1. In season vegetables. A variety based on how many nights I am expecting to be home that week, and also things I know I can throw into salads for lunch. As it’s winter in Melbourne at the moment I am frequently buying root vegetables and green leafy things of all varieties. Choose vegetables that can be the hero of your meal too (eggplants, mushrooms, sweet potato, carrots, cauliflower all are good for this). I also always try to get something that can be snacked on like celery, cucumber, carrots etc. I usually choose 1 herb if the garden isn’t giving me much. And always at least 1 chilli, some spring onions, ginger and garlic.

2. One protein. I usually just buy 1 protein that I think I will want to use that week. It is often a whole chicken or some lean ground mince. If I want any other proteins I buy them from the butcher or fishmonger as needed. I find this helps me cut down the amount of meals I make based around meat too, thus cutting down my intake.

3. Dairy/eggs: With these in the fridge I can make a meal out of anything. I usually buy 1 type of milk (almond, coconut or cow), unsweetened Greek yoghurt, 1 type of cheese and free range eggs from a local farm. I usually also have butter in my fridge but that is not an every week purchase.

4. Two types of ‘filler’: This can be brown rice, lentils, beans, pasta, quinoa etc. They often go in my lunch and make a good base for any meal (I’ll often already have these as I buy them in bulk). Basically a legume or whole grain that is filling and satisfying.

5. Fruit: I choose two – three types of fruit that will be either used for breakfast or snacks. I always buy citrus, usually lemons because I use them to season food frequently. Almost always some bananas.

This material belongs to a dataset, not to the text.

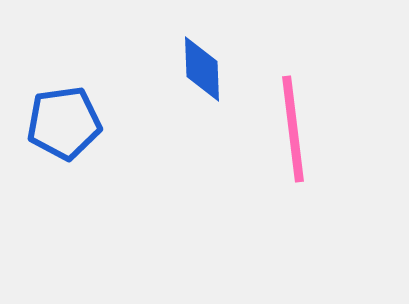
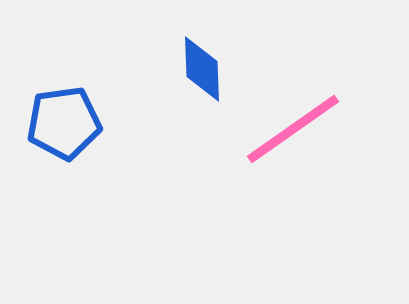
pink line: rotated 62 degrees clockwise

I also usually have nuts, seeds, coconut, flour and spices in the cupboard so don’t need to restock too often. I try not to buy ‘treat food’ or even ingredients to make ‘treat food’ specifically, as I’m less likely to eat it if it’s not on hand. That said I do usually have cacao powder so with the above ingredients dessert isn’t too difficult when an undeniable hankering sets in.

Healthy Hunter-56

This selection can usually sort me for lunches, breakfasts and dinners for the week, give or take a night or two when I’m attempting to be a social being. And brunch. There’s usually some brunch action at some stage. The planning bit comes after and it’s on a nightly or bi-nightly basis. It can take 1 of two forms:

1. Google some of the key ingredients you have in your fridge/cupboard and see what comes up, alternatively flip through a recipe book, use the index to locate the ingredients you have and what you can make with these. Don’t be afraid to substitute if you don’t have a minor ingredient. Or leave it out if it is a garnish etc.

2. Asking myself: what do I feel like eating? And then follow that ponderous question with what do I have in the fridge? Try and find the cross over between those two.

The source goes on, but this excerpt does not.